Figure 6: Real-robot transfer success rates vs. appearance variations—LEGS with augmentation remains robust across all conditions, while Teleop and mesh-only baselines fail out-of-distribution.
Limitations
LEGS’ color calibration relies on static camera parameters—deployment in highly dynamic lighting scenarios would require dynamic adaptation. Asset quality for backgrounds is sensitive to the quality of 3DGS scan inputs and static scene assumptions; transient or dynamic objects are not addressed. All evaluations are performed on a single hardware/software stack, and transfer to unseen robot morphologies remains unexamined.
Implications and Future Directions
LEGS fundamentally redefines the data-efficiency frontier for VLA fine-tuning in embodied humanoid loco-manipulation, obviating teleop labor and enabling broad, low-cost domain coverage.
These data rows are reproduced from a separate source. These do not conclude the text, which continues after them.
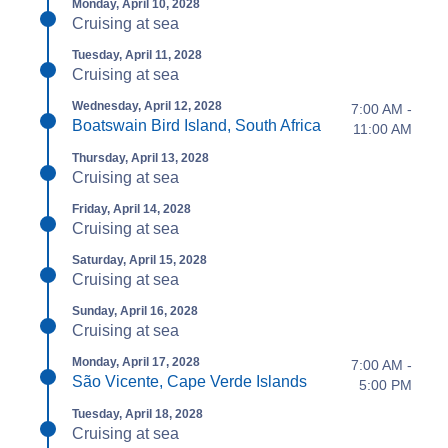
Monday, April 10, 2028
Cruising at sea
Tuesday, April 11, 2028
Cruising at sea
Wednesday, April 12, 2028
7:00 AM -
Boatswain Bird Island, South Africa
11:00 AM
Thursday, April 13, 2028
Cruising at sea
Friday, April 14, 2028
Cruising at sea
Saturday, April 15, 2028
Cruising at sea
Sunday, April 16, 2028
Cruising at sea
Monday, April 17, 2028
7:00 AM -
São Vicente, Cape Verde Islands
5:00 PM
Tuesday, April 18, 2028
Cruising at sea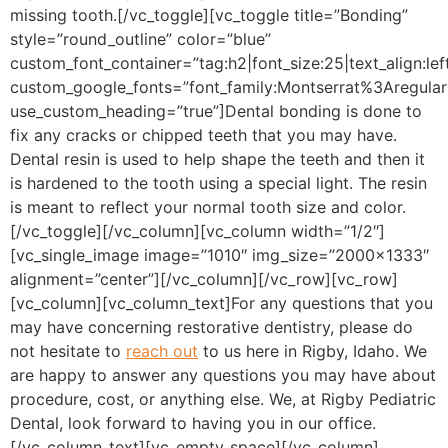
missing tooth.
[/vc_toggle][vc_toggle title=”Bonding”
style=”round_outline” color=”blue”
custom_font_container=”tag:h2|font_size:25|text_align:lef
custom_google_fonts=”font_family:Montserrat%3Aregu
use_custom_heading=”true”]
Dental bonding is done to
fix any cracks or chipped teeth that you may have.
Dental resin is used to help shape the teeth and then it
is hardened to the tooth using a special light. The resin
is meant to reflect your normal tooth size and color.
[/vc_toggle][/vc_column][vc_column width=”1/2″]
[vc_single_image image=”1010″ img_size=”2000×1333″
alignment=”center”][/vc_column][/vc_row][vc_row]
[vc_column][vc_column_text]
For any questions that you
may have concerning restorative dentistry, please do
not hesitate to
reach out
to us here in Rigby, Idaho. We
are happy to answer any questions you may have about
procedure, cost, or anything else. We, at Rigby Pediatric
Dental, look forward to having you in our office.
[/vc_column_text][vc_empty_space][/vc_column]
The separation of motion and appearance, with compositional re-simulation at scale, offers a template for highly adaptive, robust VLA deployment pipelines. Future extensions should target dynamic/interactive backgrounds, cross-robot and cross-camera generalization, and incorporation of procedural scene generation for more heterogeneous object classes and semantic tasks.
Conclusion
LEGS establishes a rigorous, photorealistic synthetic data pipeline for fine-tuning VLA policies that achieves state-of-the-art sim-to-real transfer in humanoid loco-manipulation—all without teleoperation. By explicitly separating and efficiently recombining physical and visual factors, it enables scalable demonstration generation, compelling sim-to-real transfer performance, and rapid adaptation to novel real-world environments and tasks (2606.01458).